Nach der Finanzkrise verzeichnet die Forstwirtschaft im Hamburger Süden wieder steigende Preise

Undeloh. Zellstoff, Rohstoff für die Papierproduktion, wird knapp. Bei Aldi kostet Toilettenpapier 1,95 Euro - vor Beginn der Wirtschaftskrise kam der Kunde mit 1,55 Euro aus. Wenn Deutschlands Discounterkrösus und Preisbrecher die Klopapierpreise anzieht, ist das ein sicheres Zeichen dafür: Der Holzmarkt erlebt einen Aufschwung.
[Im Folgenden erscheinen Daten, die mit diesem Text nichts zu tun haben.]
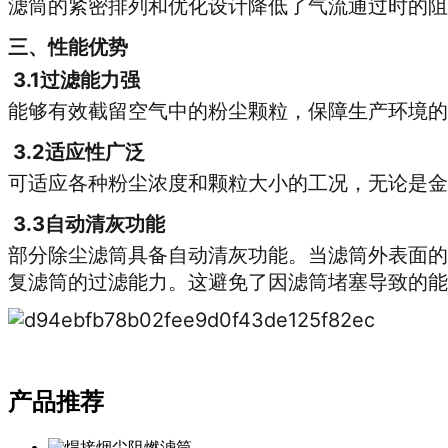
滤筒的紧密排列和优化设计降低了气流通过时的阻
三、性能优势
3.1过滤能力强
能够有效截留空气中的粉尘颗粒，保障生产环境的
3.2适应性广泛
可适应各种粉尘浓度和颗粒大小的工况，无论是金
3.3自动清灰功能
部分除尘滤筒具备自动清灰功能。当滤筒外表面的
复滤筒的过滤能力。这避免了因滤筒堵塞导致的能
产品推荐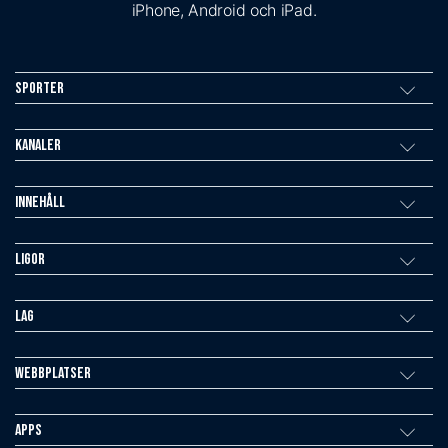
iPhone, Android och iPad.
Sporter
Kanaler
Innehåll
Ligor
Lag
Webbplatser
Apps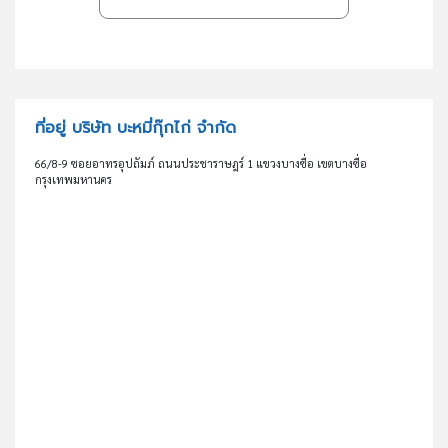
ที่อยู่ บริษัท บะหมี่กุ๊กไก่ จำกัด
66/8-9 ซอยอาทรอุปถัมภ์ ถนนประชาราษฎร์ 1 แขวงบางซื่อ เขตบางซื่อ
กรุงเทพมหานคร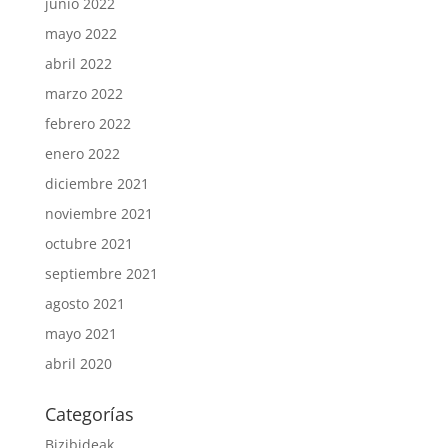
junio 2022
mayo 2022
abril 2022
marzo 2022
febrero 2022
enero 2022
diciembre 2021
noviembre 2021
octubre 2021
septiembre 2021
agosto 2021
mayo 2021
abril 2020
Categorías
Bizibideak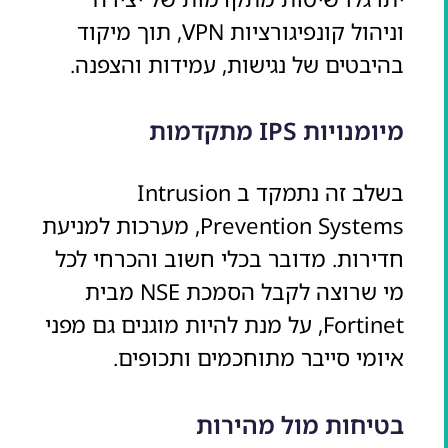
וניהול קונפיגורציות VPN, תוך מיקוד
בהיבטים של נגישות, עמידות והצפנה.
מיומנויות IPS מתקדמות
בשלב זה נתמקד ב Intrusion
Prevention Systems, מערכות למניעת
חדירות. מדובר בכלי חשוב והכרחי לכל
מי שרוצה לקבל הסמכת NSE מבית
Fortinet, על מנת להיות מוגנים גם מפני
איומי סייבר מתוחכמים ותכופים.
בטיחות מול מהירות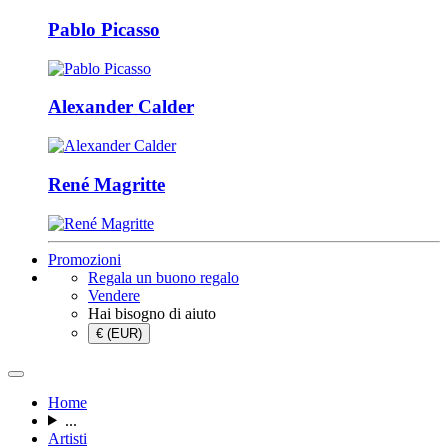
Pablo Picasso
Alexander Calder
René Magritte
Promozioni
Regala un buono regalo
Vendere
Hai bisogno di aiuto
€ (EUR)
Home
...
Artisti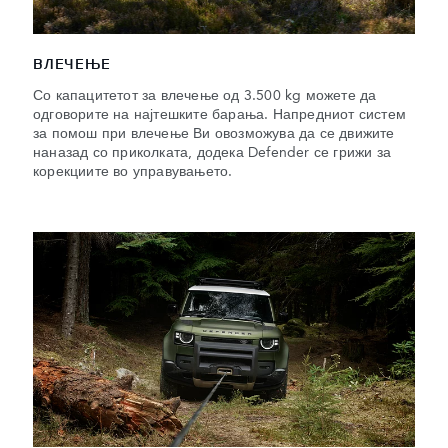
ВЛЕЧЕЊЕ
Со капацитетот за влечење од 3.500 kg можете да
одговорите на најтешките барања. Напредниот систем
за помош при влечење Ви овозможува да се движите
наназад со приколката, додека Defender се грижи за
корекциите во управувањето.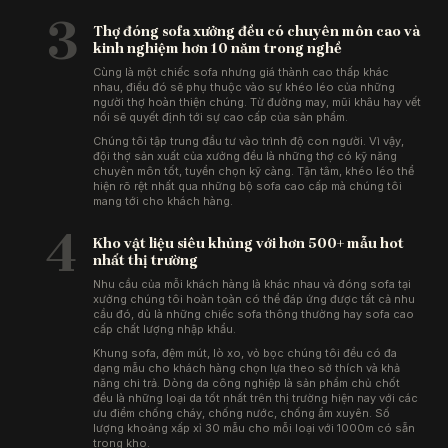
3
Thợ đóng sofa xưởng đều có chuyên môn cao và
kinh nghiệm hơn 10 năm trong nghề
Cùng là một chiếc sofa nhưng giá thành cao thấp khác
nhau, điều đó sẽ phụ thuộc vào sự khéo léo của những
người thợ hoàn thiện chúng. Từ đường may, mũi khâu hay vết
nối sẽ quyết định tới sự cao cấp của sản phẩm.
Chúng tôi tập trung đầu tư vào trình độ con người. Vì vậy,
đội thợ sản xuất của xưởng đều là những thợ có kỹ năng
chuyên môn tốt, tuyển chọn kỹ càng. Tận tâm, khéo léo thể
hiện rõ rệt nhất qua những bộ sofa cao cấp mà chúng tôi
mang tới cho khách hàng.
4
Kho vật liệu siêu khủng với hơn 500+ mẫu hot
nhất thị trường
Nhu cầu của mỗi khách hàng là khác nhau và đóng sofa tại
xưởng chúng tôi hoàn toàn có thể đáp ứng được tất cả nhu
cầu đó, dù là những chiếc sofa thông thường hay sofa cao
cấp chất lượng nhập khẩu.
Khung sofa, đệm mút, lò xo, vỏ bọc chúng tôi đều có đa
dạng mẫu cho khách hàng chọn lựa theo sở thích và khả
năng chi trả. Dòng da công nghiệp là sản phẩm chủ chốt
đều là những loại da tốt nhất trên thị trường hiện nay với các
ưu điểm chống cháy, chống nước, chống ẩm xuyên. Số
lượng khoảng xấp xỉ 30 mẫu cho mỗi loại với 1000m có sẵn
trong kho.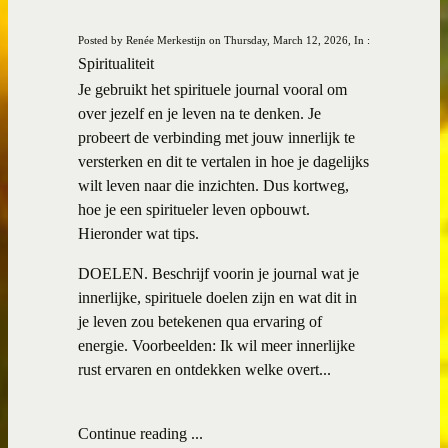
Posted by Renée Merkestijn on Thursday, March 12, 2026, In :
Spiritualiteit
Je gebruikt het spirituele journal vooral om
over jezelf en je leven na te denken. Je
probeert de verbinding met jouw innerlijk te
versterken en dit te vertalen in hoe je dagelijks
wilt leven naar die inzichten. Dus kortweg,
hoe je een spiritueler leven opbouwt.
Hieronder wat tips.
DOELEN. Beschrijf voorin je journal wat je
innerlijke, spirituele doelen zijn en wat dit in
je leven zou betekenen qua ervaring of
energie. Voorbeelden: Ik wil meer innerlijke
rust ervaren en ontdekken welke overt...
Continue reading ...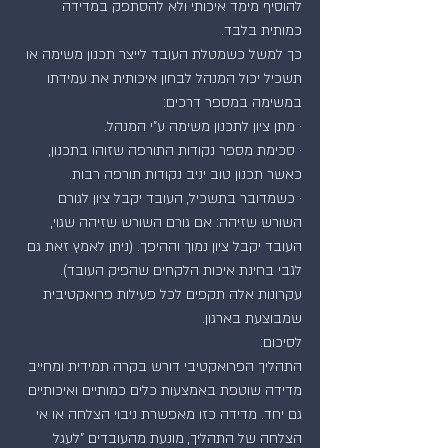
להוסיף מימד איכותי ולא להסתפק במדידה 
כמותית בלבד.
כך למשל כשמטלת העובד לייצר תכנון משימה או 
תשכיל יכול המנהל לבחון איכותית את עמידתו 
במשימה במספר דרכים:
· מתן ציון לתכנון משימה ע"י המנהל.
· סכימת מספר נקודות התורפה שזוהו בתכנון, 
כאשר תכנון טוב יניב נקודות תורפה רבות.
· כשמדובר בתשכיל, העובד יקבל ציון לגורם 
השורש שזיהה: אם גורם השורש שזיהה שגוי, 
העובד יקבל ציון נמוך וההיפך. (ניתן לאמץ זאת גם 
לגבי בחינת איכות הלקחים שהפיק העובד).
עקרונות אלה תקפים לכל פעילות פרואקטיבית 
שמבוצעת בארגון.
לסיכום:
התהליך הפרואקטיבי דורש בקרה תמידית ומחייב 
מדידה שוטפת באמצעות כלים כמותיים ואיכותיים 
גם יחד. מדידה כזו מאפשרת ניבוי הצלחה או אי 
הצלחה של התהליך, מונעת מהעובדים "לעגל 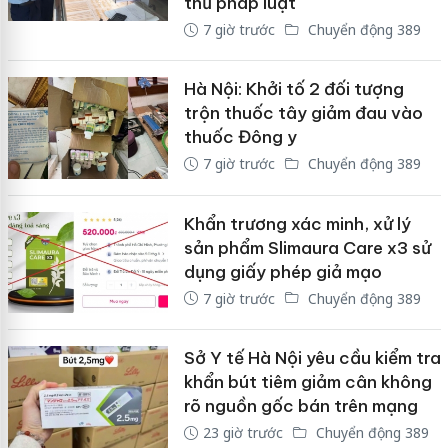
thủ pháp luật
7 giờ trước
Chuyển động 389
Hà Nội: Khởi tố 2 đối tượng
trộn thuốc tây giảm đau vào
thuốc Đông y
7 giờ trước
Chuyển động 389
Khẩn trương xác minh, xử lý
sản phẩm Slimaura Care x3 sử
dụng giấy phép giả mạo
7 giờ trước
Chuyển động 389
Sở Y tế Hà Nội yêu cầu kiểm tra
khẩn bút tiêm giảm cân không
rõ nguồn gốc bán trên mạng
23 giờ trước
Chuyển động 389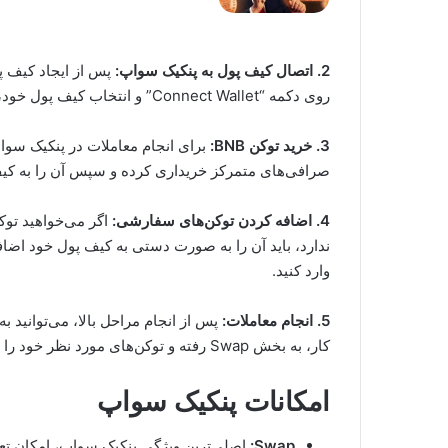
2. اتصال کیف پول به پنکیک سواپ:
پس از ایجاد کیف پو
روی دکمه “Connect Wallet” و انتخاب کیف پول خود، این کار انجام می‌شود.
3. خرید توکن BNB:
صرافی‌های متمرکز خریداری کرده و سپس آن را به کیف
4. اضافه کردن توکن‌های سفارشی:
اگر می‌خواهید توک
ندارد، باید آن را به صورت دستی به کیف پول خود اضافه
وارد کنید.
5. انجام معاملات:
پس از انجام مراحل بالا، می‌توانید ب
کار، به بخش Swap رفته و توکن‌های مورد نظر خود را انتخاب کنید.
امکانات پنکیک سواپ
Swap:
اصلی‌ترین ویژگی پنکیک سواپ، امکان تعو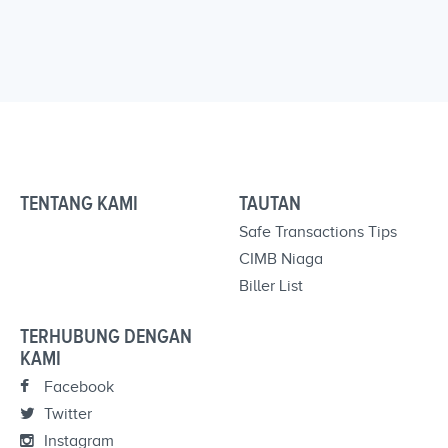
TENTANG KAMI
TAUTAN
Safe Transactions Tips
CIMB Niaga
Biller List
TERHUBUNG DENGAN
KAMI
Facebook
Twitter
Instagram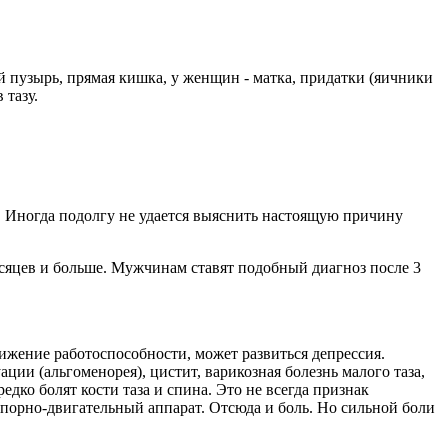
й пузырь, прямая кишка, у женщин - матка, придатки (яичники
 тазу.
. Иногда подолгу не удается выяснить настоящую причину
сяцев и больше. Мужчинам ставят подобный диагноз после 3
ижение работоспособности, может развиться депрессия.
ии (альгоменорея), цистит, варикозная болезнь малого таза,
дко болят кости таза и спина. Это не всегда признак
а опорно-двигательный аппарат. Отсюда и боль. Но сильной боли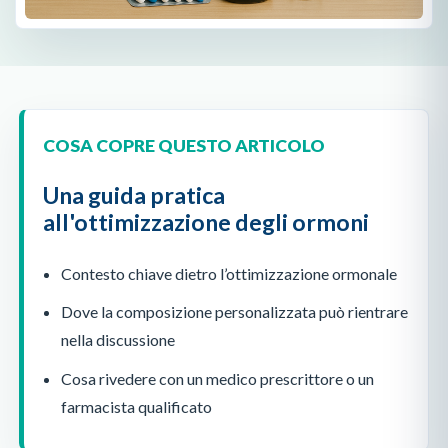
COSA COPRE QUESTO ARTICOLO
Una guida pratica
all'ottimizzazione degli ormoni
Contesto chiave dietro l’ottimizzazione ormonale
Dove la composizione personalizzata può rientrare
nella discussione
Cosa rivedere con un medico prescrittore o un
farmacista qualificato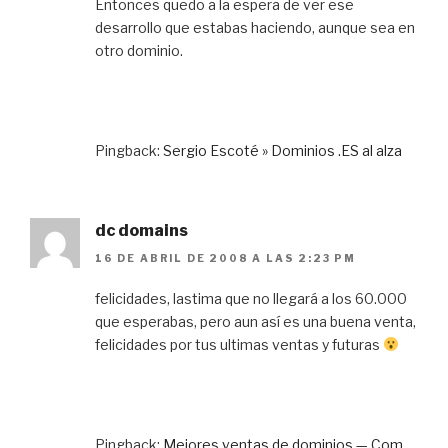
Entonces quedo a la espera de ver ese
desarrollo que estabas haciendo, aunque sea en
otro dominio.
Pingback:
Sergio Escoté » Dominios .ES al alza
dc domains
16 DE ABRIL DE 2008 A LAS 2:23 PM
felicidades, lastima que no llegará a los 60.000
que esperabas, pero aun así es una buena venta,
felicidades por tus ultimas ventas y futuras
Pingback:
Mejores ventas de dominios — Com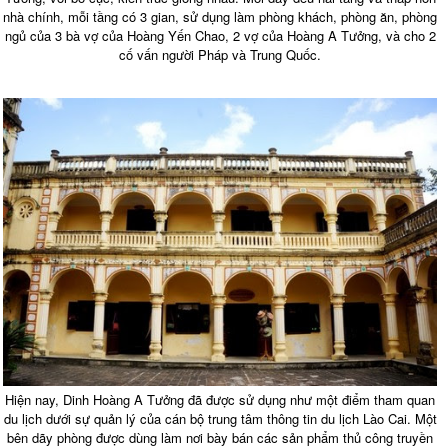
nhà chính, mỗi tầng có 3 gian, sử dụng làm phòng khách, phòng ăn, phòng
ngủ của 3 bà vợ của Hoàng Yến Chao, 2 vợ của Hoàng A Tưởng, và cho 2
cố vấn người Pháp và Trung Quốc.
Hiện nay, Dinh Hoàng A Tưởng đã được sử dụng như một điểm tham quan
du lịch dưới sự quản lý của cán bộ trung tâm thông tin du lịch Lào Cai. Một
bên dãy phòng được dùng làm nơi bày bán các sản phẩm thủ công truyền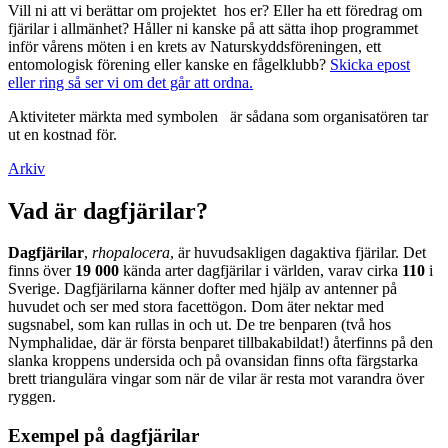
Vill ni att vi berättar om projektet hos er? Eller ha ett föredrag om
fjärilar i allmänhet? Håller ni kanske på att sätta ihop programmet
inför vårens möten i en krets av Naturskyddsföreningen, ett
entomologisk förening eller kanske en fågelklubb?
Skicka epost
eller ring så ser vi om det går att ordna.
Aktiviteter märkta med symbolen
är sådana som organisatören tar
ut en kostnad för.
Arkiv
Vad är dagfjärilar?
Dagfjärilar
,
rhopalocera
, är huvudsakligen dagaktiva fjärilar. Det
finns över
19 000
kända arter dagfjärilar i världen, varav cirka
110
i
Sverige. Dagfjärilarna känner dofter med hjälp av antenner på
huvudet och ser med stora facettögon. Dom äter nektar med
sugsnabel, som kan rullas in och ut. De tre benparen (två hos
Nymphalidae, där är första benparet tillbakabildat!) återfinns på den
slanka kroppens undersida och på ovansidan finns ofta färgstarka
brett triangulära vingar som när de vilar är resta mot varandra över
ryggen.
Exempel på dagfjärilar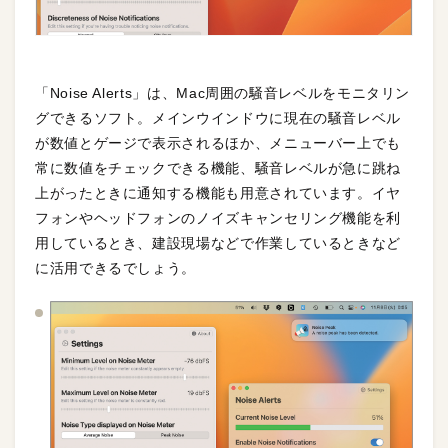
「Noise Alerts」は、Mac周囲の騒音レベルをモニタリン
グできるソフト。メインウインドウに現在の騒音レベル
が数値とゲージで表示されるほか、メニューバー上でも
常に数値をチェックできる機能、騒音レベルが急に跳ね
上がったときに通知する機能も用意されています。イヤ
フォンやヘッドフォンのノイズキャンセリング機能を利
用しているとき、建設現場などで作業しているときなど
に活用できるでしょう。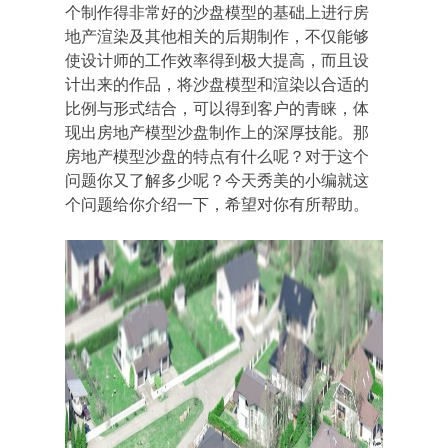
个制作得非常好的沙盘模型的基础上进行房
地产渲染及其他相关的后期制作，不仅能够
使设计师的工作效率得到极大提高，而且设
计出来的作品，将沙盘模型和渲染以合适的
比例与形式结合，可以得到客户的青睐，体
现出房地产模型沙盘制作上的深厚技能。那
房地产模型沙盘的特点有什么呢？对于这个
问题你又了解多少呢？今天秀美的小编就这
个问题给你介绍一下，希望对你有所帮助。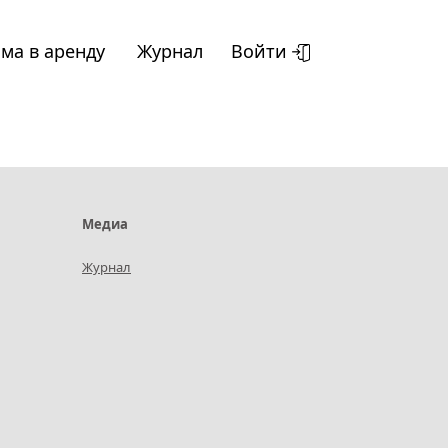
ма в аренду
Журнал
Войти
Медиа
Журнал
Höhere Preise für Toilettenpapier ärgern den Verbraucher - und erfreuen den Waldbesitzer. Die Forstwirtschaft im Süden Hamburgs hat die Finanz- und Wirtschaftskrise überstanden. Nach Angaben der Landwirtschaftskammer Niedersachsen haben die Preise für Nadelholz die Spitzenpreise der Jahre 2006 und 2007 nahezu erreicht. Nadelholz, dessen Anteil in den Forstbetrieben der Nordheide bei 80 Prozent liegt, ist wieder ein gutes Geschäft. Die Kammer rät den Waldbesitzern, die "sehr gute Vermarktungssituation" zu nutzen.

"Der Bedarf und die Preise für Nadelholz steigen", sagt Norbert Leben, Vorsitzender der Forstwirtschaftlichen Vereinigung Nordheide-Harburg. Kostete der Festmeter Fichtenstammholz im Februar 2009 nur 60 Euro, liegt der Preis in diesem Frühjahr bei 75 Euro. Brachte der Festmeter Kiefernholz während der Wirtschaftskrise nur 48 bis 52 Euro ein, sind es heute 65 Euro.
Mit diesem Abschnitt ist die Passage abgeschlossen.